A lot has happened since I last posted here. One year ago today, I was offered the position of concertmaster of the Newport Symphony Orchestra. It was something I really wanted, and was delighted to accept. Next weekend will mark the final concert of my first season with them. It’s been a whirlwind year, where I played many solos, big and small, and have had friends and family from near and far enjoy and support my big career boost.
I’m a lucky kid.
Even bigger than that is the addition that T and I welcomed into our family the January before receiving the job offer. That addition is currently asleep in her crib in the next room, and I can see her squirm on the baby monitor every few minutes as she finds her most comfortable sleeping position. (She takes after her mother in that way.)
I knew for a long time that I wanted to have a child, and was therefore able to do my usual bit of pondering and overthinking on the subject. My biggest fear wasn’t the pregnancy (which wasn’t super great) or the labor (which was awful), it was the idea that once I became a parent, I might lose some sense of myself. As my many private diaries and online blog posts can attest to, I’ve spent quite a bit of time discovering and crafting a personality for myself that I’m pretty comfortable with. I like knowing this Casey, and I’m protective of her character. In anticipation of this wonderful creature making an appearance, I gave myself some latitude and grace of figuring out who I was. I even designed my calendar to allow myself some time to discover myself anew.
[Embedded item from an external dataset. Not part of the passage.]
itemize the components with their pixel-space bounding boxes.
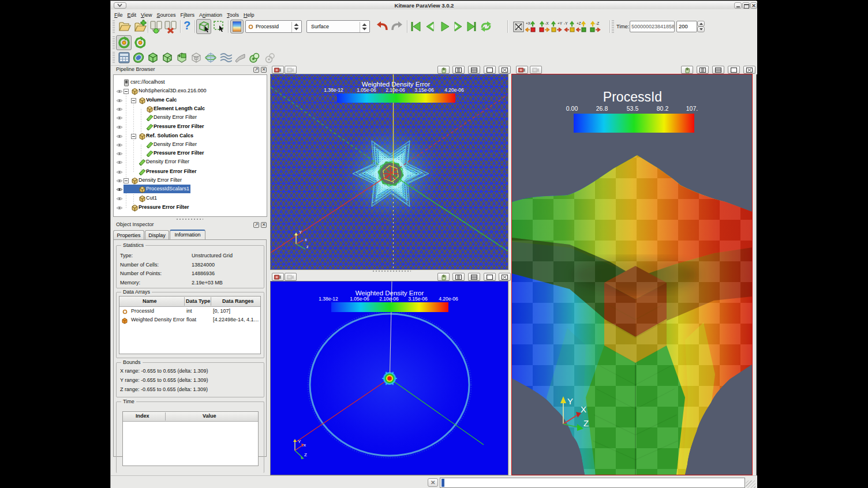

Turns out… I didn’t need it. I’m still me. In a new role, certainly, but the facets of my personality I hold most dear are still there. My discovery time has been finding out who I am as a parent, and getting to know the newest member of our family. (Spoiler alert: we made an incredible human.)
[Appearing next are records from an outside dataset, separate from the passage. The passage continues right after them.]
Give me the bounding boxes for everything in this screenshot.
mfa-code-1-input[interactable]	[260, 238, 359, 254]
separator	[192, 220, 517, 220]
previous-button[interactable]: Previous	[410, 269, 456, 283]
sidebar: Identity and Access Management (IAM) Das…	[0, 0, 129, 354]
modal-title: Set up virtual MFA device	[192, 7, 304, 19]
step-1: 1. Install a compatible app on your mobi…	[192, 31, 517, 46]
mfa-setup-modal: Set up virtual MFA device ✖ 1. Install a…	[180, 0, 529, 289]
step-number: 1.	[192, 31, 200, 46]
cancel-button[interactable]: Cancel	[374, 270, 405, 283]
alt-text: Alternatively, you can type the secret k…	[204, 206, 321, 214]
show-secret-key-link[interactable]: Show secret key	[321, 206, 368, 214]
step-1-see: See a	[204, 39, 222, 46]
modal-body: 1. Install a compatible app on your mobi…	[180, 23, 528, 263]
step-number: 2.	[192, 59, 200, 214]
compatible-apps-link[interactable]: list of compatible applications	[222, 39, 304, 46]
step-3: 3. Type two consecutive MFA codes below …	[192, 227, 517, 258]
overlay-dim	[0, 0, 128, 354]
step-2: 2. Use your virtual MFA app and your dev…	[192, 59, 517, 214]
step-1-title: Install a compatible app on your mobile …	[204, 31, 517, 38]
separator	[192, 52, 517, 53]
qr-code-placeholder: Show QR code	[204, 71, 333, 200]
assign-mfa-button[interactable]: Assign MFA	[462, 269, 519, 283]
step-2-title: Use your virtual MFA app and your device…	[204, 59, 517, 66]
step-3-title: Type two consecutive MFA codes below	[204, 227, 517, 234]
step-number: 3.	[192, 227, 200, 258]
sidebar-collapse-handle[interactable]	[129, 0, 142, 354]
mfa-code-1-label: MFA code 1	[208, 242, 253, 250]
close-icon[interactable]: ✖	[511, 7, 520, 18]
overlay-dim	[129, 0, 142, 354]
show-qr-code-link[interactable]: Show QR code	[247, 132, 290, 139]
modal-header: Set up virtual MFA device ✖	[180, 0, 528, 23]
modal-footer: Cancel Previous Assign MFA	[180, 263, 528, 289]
So now what? My character has stepped in and demanded that I keep growing musically, as that has dependably informed my growth in every other subset of my life. I’m not really sure what that looks like. I tried to start the 100 days of practice project (and I still might), but I attempted the beginning of it when the kiddo was around 10 weeks old, and that proved to be too daunting. I’ve got ideas of publishing, recitaling, podcasting… and only a finite amount of hours to see them through.
So I’m trying this. 100 weeks of practice. It gives me a goal to work towards, it’s long term, and it will take up an appropriate footprint of my time. By the time it’s done, nearly two years will have passed. The idea of what might happen in the next two years is thrilling. And the opportunity I’m creating of focusing on gratitude for my music and centering for the upcoming week is something that my beleaguered mind is yearning for.
This week’s practice centered around the Willamette Master Chorus’s production of Mendelssohn’s Elijah, a fantastic and moving oratorio centered around the biblical narrative. I find my mind replaying several of the movements over and over again. I love the nuance he creates in the composition, and I love the little glimmers that hint at other Mendelssohn pieces. Chord structures reminiscent of Midsummer Night’s Dream and his string octet made their way in there.
Physically, this piece is a HAUL. And while I had such a lovely time playing with this ensemble, I was grateful that I treated myself to the Planet Fitness black card that includes unlimited use of the massage hydrobeds. I marched right into my gym still in my concert clothes and plopped myself down before I went home today; my muscles were grateful.
And WHYYYY does Mendelssohn manage to write something so intuitive and violinistic EXCEPT for No. 20, which closes out the first half of the oratorio? That movement is like a Kreutzer etude. (“But less fun,” as my astute stand partner observed.) It sounds incredible. It’s and oddly placed movement that’s just plain difficult. It also gave me the most frustrating practice session I’ve had in a very long time.
I’m grateful this week for a body which has learned to relax through these tough performances. I clearly need to start stretching parties in the orchestra green room much more often.
I’m looking forward to practicing Tchaikovsky this week for the aforementioned Newport rehearsal next weekend.